Punkin - Before
Tomorrow is Hallowe'en, which I have always considered my holiday. There are several things that tend to re-enforce the meaning of this date, not the least of which is that is my son's birthday and my daughter's wedding anniversary. I'll carve my jack-o-lantern, stand by for the few trick-or-treaters we'll get, and get into the spirit -- so to speak -- of the day.As a boy, going trick or treating was probably at its acme of popularity -- come Hallowe'en night, the streets of our town turned into a giant party -- every child who could walk was out. It lasted until nine or ten p.m. Nearly every house participated, and those who turned off their lights and refused to open the doors generally had their screens soaped.
Those of you who didn't grow up in mosquito-ridden place where every house had door and window screens, such covers were fine wire mesh, usually steel. Soaping a screen involved taking a bar of soap and dragging it back and forth over the mesh. Such an act left a visible mark like chalk, and if you then washed the screens, the mark would be cleaner than the rest, so you couldn't get rid of the mark without scrubbing the hell out of the whole thing.
No treat? Here's your trick.
Um. Anyway, when I got to be a little older, I had a buddy, and he and I, at some point when we moved to different cities, started a correspondence, and on Hallowe'en, we'd each sit down at midnight and write a spook-inspired letter to the other. Silly stuff, but we were young and full of ourselves.
In the early seventies, my buddy and I had a falling out, and stopped talking to each other. By then, the Hallowe'en letter tradition had become firmly established in my mind, and I decided to continue it, after a fashion. I bought a journal, and come the witching hour on the eve'n of All Hallows, I wrote my letter -- I just didn't send it.
From 1973 until now, I have done an entry each year.
Mostly these are ruminations on old memories, a quick sketch of what is happening in my life, viz: family, work, and play; a few reality tags -- I can tell you what the weather was like where I was every Hallowe'en for the last thirty-odd years.
Sometimes the jottings are only a page or so long, most of them handwritten. Sometimes they run longer, and couple of them were done on a keyboard and printed out, then stapled into the book
On some level, I think I had a vision of my old ex-friend reading the journal and understanding how deeply the loss of our friendship had scored me. But he died a couple years back, so that won't happen.

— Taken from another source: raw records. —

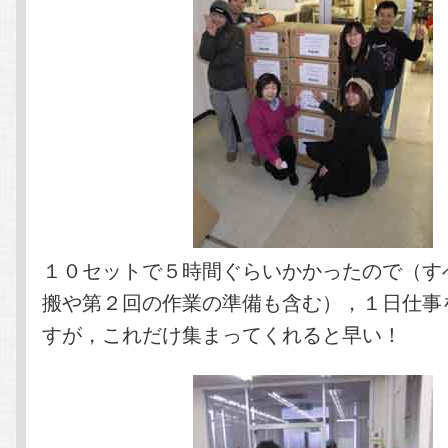
１０セットで５時間ぐらいかかったので（す
搬や第２回の作業の準備も含む），１日仕事
すが，これだけ集まってくれると早い！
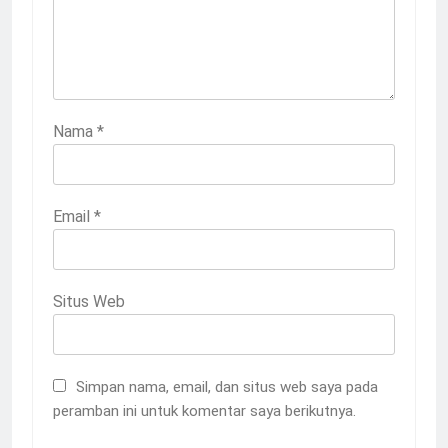
Nama
*
Email
*
Situs Web
Simpan nama, email, dan situs web saya pada
peramban ini untuk komentar saya berikutnya.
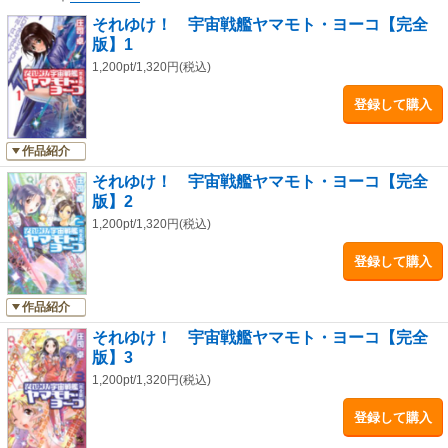
それゆけ！ 宇宙戦艦ヤマモト・ヨーコ【完全
版】1
1,200pt/1,320円(税込)
登録して購入
作品紹介
それゆけ！ 宇宙戦艦ヤマモト・ヨーコ【完全
版】2
1,200pt/1,320円(税込)
登録して購入
作品紹介
それゆけ！ 宇宙戦艦ヤマモト・ヨーコ【完全
版】3
1,200pt/1,320円(税込)
登録して購入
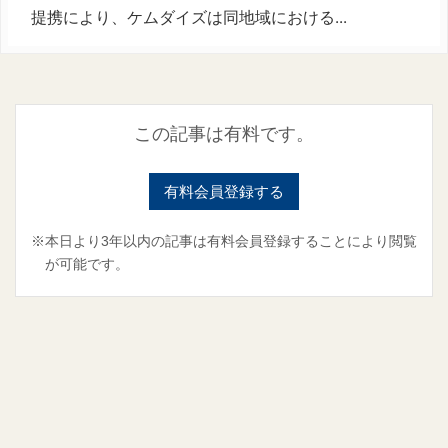
提携により、ケムダイズは同地域における...
この記事は有料です。
有料会員登録する
※本日より3年以内の記事は有料会員登録することにより閲覧
が可能です。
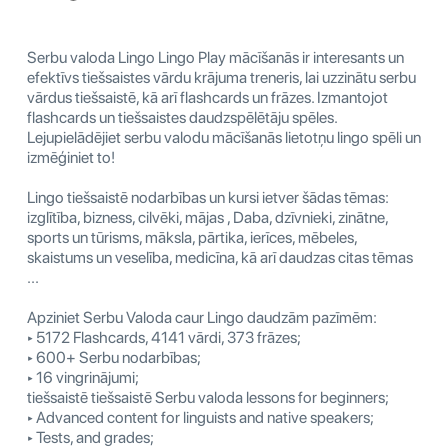
Serbu valoda Lingo Lingo Play mācīšanās ir interesants un
efektīvs tiešsaistes vārdu krājuma treneris, lai uzzinātu serbu
vārdus tiešsaistē, kā arī flashcards un frāzes. Izmantojot
flashcards un tiešsaistes daudzspēlētāju spēles.
Lejupielādējiet serbu valodu mācīšanās lietotņu lingo spēli un
izmēģiniet to!
Lingo tiešsaistē nodarbības un kursi ietver šādas tēmas:
izglītība, bizness, cilvēki, mājas , Daba, dzīvnieki, zinātne,
sports un tūrisms, māksla, pārtika, ierīces, mēbeles,
skaistums un veselība, medicīna, kā arī daudzas citas tēmas
...
Apziniet Serbu Valoda caur Lingo daudzām pazīmēm:
‣ 5172 Flashcards, 4141 vārdi, 373 frāzes;
‣ 600+ Serbu nodarbības;
‣ 16 vingrinājumi;
tiešsaistē tiešsaistē Serbu valoda lessons for beginners;
‣ Advanced content for linguists and native speakers;
‣ Tests, and grades;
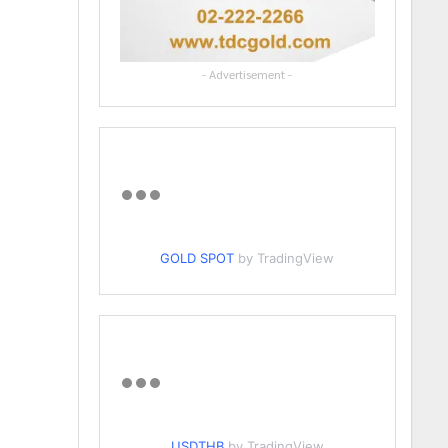
- Advertisement -
GOLD SPOT
by TradingView
USDTHB
by TradingView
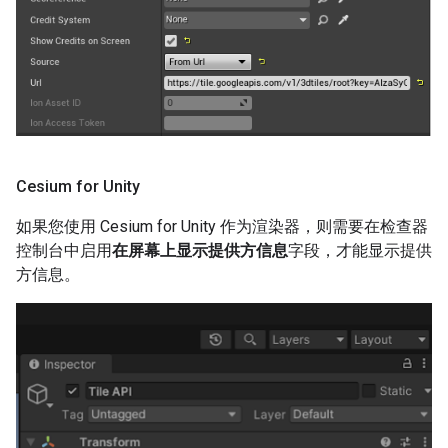
Cesium for Unity
如果您使用 Cesium for Unity 作为渲染器，则需要在检查器
控制台中启用
在屏幕上显示提供方信息
字段，才能显示提供
方信息。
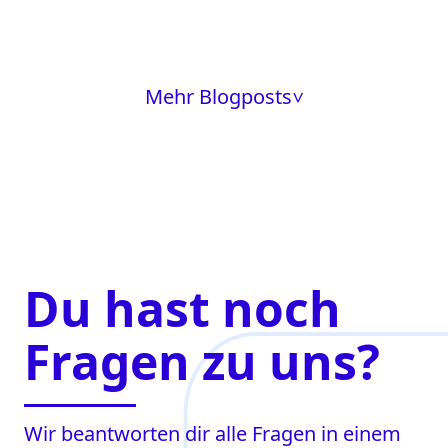
Mehr Blogposts
>
Du hast noch
Fragen zu uns?
Wir beantworten dir alle Fragen in einem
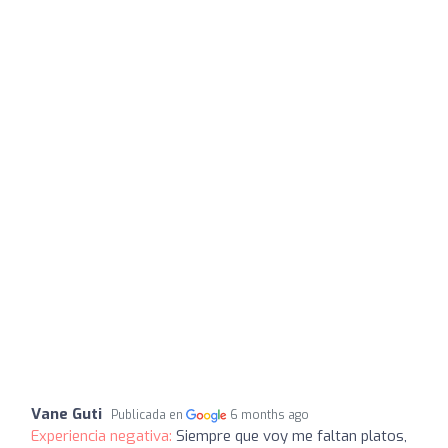
Vane Guti
Publicada en
6 months ago
Experiencia negativa:
Siempre que voy me faltan platos,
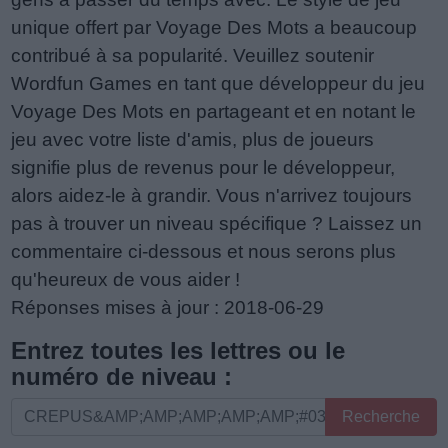
unique offert par Voyage Des Mots a beaucoup
contribué à sa popularité. Veuillez soutenir
Wordfun Games en tant que développeur du jeu
Voyage Des Mots en partageant et en notant le
jeu avec votre liste d'amis, plus de joueurs
signifie plus de revenus pour le développeur,
alors aidez-le à grandir. Vous n'arrivez toujours
pas à trouver un niveau spécifique ? Laissez un
commentaire ci-dessous et nous serons plus
qu'heureux de vous aider !
Réponses mises à jour : 2018-06-29
Entrez toutes les lettres ou le
numéro de niveau :
Entrez
Recherche
toutes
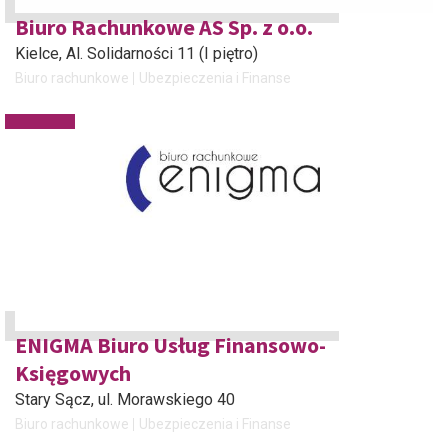
Biuro Rachunkowe AS Sp. z o.o.
Kielce
, Al. Solidarności 11 (I piętro)
Biuro rachunkowe
Ubezpieczenia i Finanse
ENIGMA Biuro Usług Finansowo-
Księgowych
Stary Sącz
, ul. Morawskiego 40
Biuro rachunkowe
Ubezpieczenia i Finanse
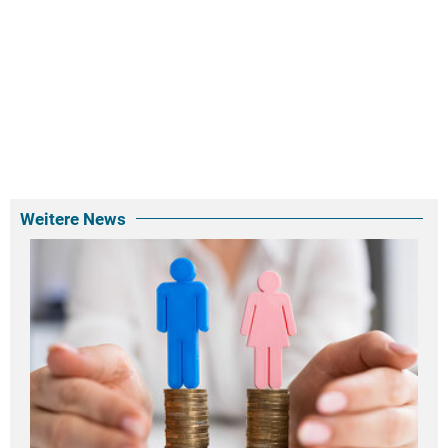
Weitere News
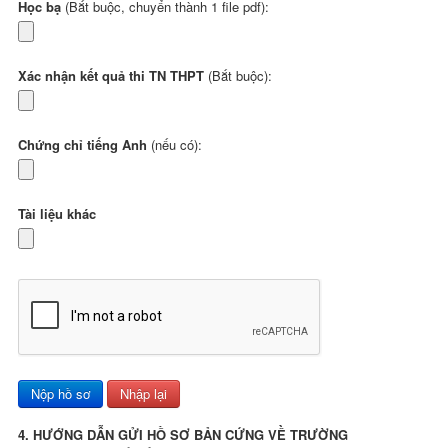
Học bạ
(Bắt buộc, chuyển thành 1 file pdf):
Xác nhận kết quả thi TN THPT
(Bắt buộc):
Chứng chỉ tiếng Anh
(nếu có):
Tài liệu khác
4. HƯỚNG DẪN GỬI HỒ SƠ BẢN CỨNG VỀ TRƯỜNG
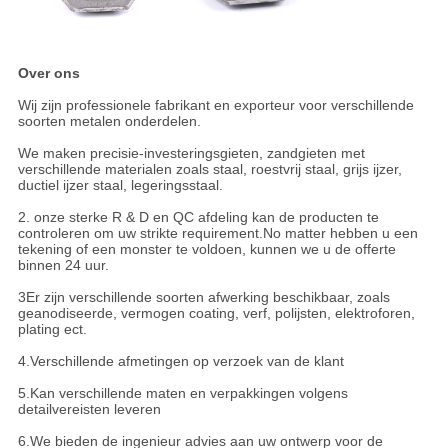
Over ons
Wij zijn professionele fabrikant en exporteur voor verschillende
soorten metalen onderdelen.
We maken precisie-investeringsgieten, zandgieten met
verschillende materialen zoals staal, roestvrij staal, grijs ijzer,
ductiel ijzer staal, legeringsstaal.
2. onze sterke R & D en QC afdeling kan de producten te
controleren om uw strikte requirement.No matter hebben u een
tekening of een monster te voldoen, kunnen we u de offerte
binnen 24 uur.
3Er zijn verschillende soorten afwerking beschikbaar, zoals
geanodiseerde, vermogen coating, verf, polijsten, elektroforen,
plating ect.
4.Verschillende afmetingen op verzoek van de klant
5.Kan verschillende maten en verpakkingen volgens
detailvereisten leveren
6.We bieden de ingenieur advies aan uw ontwerp voor de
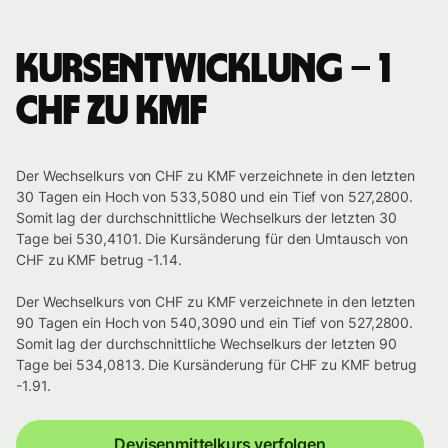
Kursentwicklung – 1
CHF zu KMF
Der Wechselkurs von CHF zu KMF verzeichnete in den letzten
30 Tagen ein Hoch von 533,5080 und ein Tief von 527,2800.
Somit lag der durchschnittliche Wechselkurs der letzten 30
Tage bei 530,4101. Die Kursänderung für den Umtausch von
CHF zu KMF betrug -1.14.
Der Wechselkurs von CHF zu KMF verzeichnete in den letzten
90 Tagen ein Hoch von 540,3090 und ein Tief von 527,2800.
Somit lag der durchschnittliche Wechselkurs der letzten 90
Tage bei 534,0813. Die Kursänderung für CHF zu KMF betrug
-1.91.
Devisenmittelkurs verfolgen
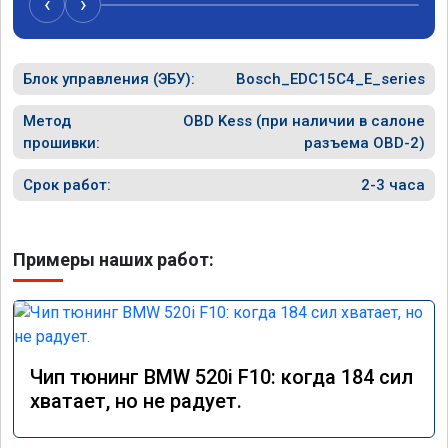
‹
›
Блок управления (ЭБУ):
Bosch_EDC15C4_E_series
Метод
OBD Kess (при наличии в салоне
прошивки:
разъема OBD-2)
Срок работ:
2-3 часа
Примеры наших работ:
Чип тюнинг BMW 520i F10: когда 184 сил
хватает, но не радует.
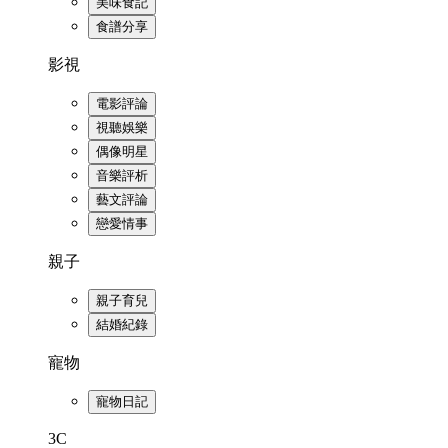
美味食記
食譜分享
影視
電影評論
視聽娛樂
偶像明星
音樂評析
藝文評論
戀愛情事
親子
親子育兒
結婚紀錄
寵物
寵物日記
3C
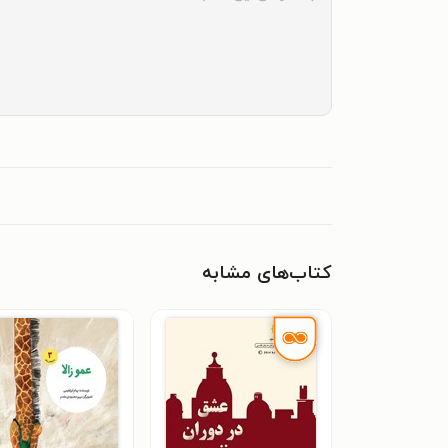
کتاب‌های مشابه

I write the entry at midnight. Usually, I then go for a walk around whatever neighborhood I'm in, generally that's at home. I open myself up for anything paranormal that might happen. A couple times, I have taken a drive to a graveyard or a mortuary, in an attempt to see if any haunting will take place. (Thus far, contact with the spiritual realms has been less than successful. A couple of years ago, after my buddy died, I walked to the duck pond. "Okay, I said to myself, "I've been waiting for a call from spook central for a long time. If you are out there, give me a sign."
At which point there was a huge splash from the pond, as if somebody had dropped a refrigerator into it from a great height --
Holy shit! I grabbed my flashlight and lit it ...
There was a beaver in the water, and it had apparently decided to smack its tail upon the surface at just that moment.
Coincidence? Probably, but I can understand how somebody looking for such things might be convinced. Not a full-blown ectoplasmic manifestation, but ...)
Some years I have been away from home, but I've taken my book, written my entry, and strolled, looking.
Come tomorrow, if I am still here, I'll do it once again.
As Vonnegut liked to say, and so it goes ...
1 comment:
Ha! I will never forget your daughter's wedding invitation; it was a true classic and I only wish I'd have saved mine. We would have made it to the wedding, had it not involved a 2500 mile or so drive. Not many trick or treaters around Bailiff's Hollow, sad to say, and that's a shame considering the tombstone that's inscribed "Here Lies the Devil" about 200 yards from our house. And like you, I've done the soap-on-a-screen trick, but only after tipping over grain wagons and moving outhouses. Maybe you've got to be a Hoosier farm kid to appreciate these last two, but we found it highly entertaining.